What are the implications of local and global constraint parameters? The addition of global constraint parameters does not add dimensions to the state space. However, under the Markov assumption, aside from rejecting arcs, global constraint parameters cannot legally have any effect on DPARMS or cost for state transitions. Furthermore, ISE can only guarantee planning completeness in the variables comprising the state space. If a parameter is not a member of the state, ISE cannot explore trajectories that vary the parameter to find feasible path solutions. Any global constraint can be transformed into a local constraint by promoting its parameter to a full DPARMS state parameter. The parameter can then affect state transitions and costs for legal state transitions, but at the computational and memory expense of an added dimension in the state space (see Section 3.4.2).
3.1.5 Resource Parameters Because of its flexible treatment of state, constraints and cost, ISE is particularly well-suited to reasoning about resources. A resource is a quantity that is essential to achieving a goal, and yet is in limited supply. ISE represents resources as constraint-limited parameters. ISE can be represent resources as DPARMS state variables, limited by local constraints, or as global constraint parameters alongside DPARMS or in the objective function.
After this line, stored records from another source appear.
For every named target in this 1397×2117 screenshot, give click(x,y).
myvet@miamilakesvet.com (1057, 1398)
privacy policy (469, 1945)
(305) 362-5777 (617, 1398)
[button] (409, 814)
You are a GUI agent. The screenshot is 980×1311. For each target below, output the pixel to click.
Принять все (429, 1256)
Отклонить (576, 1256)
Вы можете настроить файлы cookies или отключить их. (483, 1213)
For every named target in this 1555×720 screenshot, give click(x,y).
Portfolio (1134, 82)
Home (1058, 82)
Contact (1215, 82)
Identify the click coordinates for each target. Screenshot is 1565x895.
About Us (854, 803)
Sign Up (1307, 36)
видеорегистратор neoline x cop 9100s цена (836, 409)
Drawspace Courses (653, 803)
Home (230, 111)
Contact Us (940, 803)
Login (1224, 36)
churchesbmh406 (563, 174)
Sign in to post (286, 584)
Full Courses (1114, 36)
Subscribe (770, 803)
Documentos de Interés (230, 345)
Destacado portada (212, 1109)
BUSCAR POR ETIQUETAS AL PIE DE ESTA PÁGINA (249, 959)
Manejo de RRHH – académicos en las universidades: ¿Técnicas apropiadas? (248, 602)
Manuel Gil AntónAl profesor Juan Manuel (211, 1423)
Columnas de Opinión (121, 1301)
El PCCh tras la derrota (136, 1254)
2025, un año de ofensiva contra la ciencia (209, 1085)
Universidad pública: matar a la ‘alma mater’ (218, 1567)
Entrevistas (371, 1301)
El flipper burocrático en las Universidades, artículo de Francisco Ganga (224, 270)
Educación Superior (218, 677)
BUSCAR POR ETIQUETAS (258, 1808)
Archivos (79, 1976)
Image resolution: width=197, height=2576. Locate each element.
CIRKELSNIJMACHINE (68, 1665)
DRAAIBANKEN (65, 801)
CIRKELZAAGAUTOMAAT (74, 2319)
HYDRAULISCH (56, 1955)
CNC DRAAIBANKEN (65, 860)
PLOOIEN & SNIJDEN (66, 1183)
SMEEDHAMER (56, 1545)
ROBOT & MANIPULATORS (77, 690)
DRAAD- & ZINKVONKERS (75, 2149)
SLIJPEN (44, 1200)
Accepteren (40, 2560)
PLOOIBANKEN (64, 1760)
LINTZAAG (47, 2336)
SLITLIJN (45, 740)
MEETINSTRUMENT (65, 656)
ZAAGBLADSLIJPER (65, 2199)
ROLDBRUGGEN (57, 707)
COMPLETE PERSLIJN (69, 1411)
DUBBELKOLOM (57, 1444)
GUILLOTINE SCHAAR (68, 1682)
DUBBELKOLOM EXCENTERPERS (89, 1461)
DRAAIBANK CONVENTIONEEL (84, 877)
Resource parameters can be divided into two categories - monotonic and non-monotonic. Monotonic resource parameters monotonically increase or decrease over the course of a trajectory. Examples of monotonic resources include non-rechargeable battery energy or finite-lifetime components. More abstractly, if a path is constrained to be less than a given distance or duration, then remaining distance or duration can also be considered resources. Planning problems often involve renewable resources - parameters that can be expended and replenished over different arcs, and hence are non-monotonic. Rechargeable energy, thermal load, available computer memory or communications bandwidth are all examples of non-monotonic resources.
In ISE, because of the backwards-chaining order of search, the semantics of resource parameters are different than for typical parameters. As with all DPARMS and objective function parameters, values for resource parameters must be initialized for each goal prior to search. Semantically, it is useful to treat these values as minimum allowable resource levels at the completion of a path. For example, a parameter to represent duration remaining to the goal (as a way of constraining duration over a path) might be set to zero. In words, at the start of a path if a robot is given an upper bound on duration to reach the goal, it is legal in the worst case to exhaust the entire duration “resource”, but no more.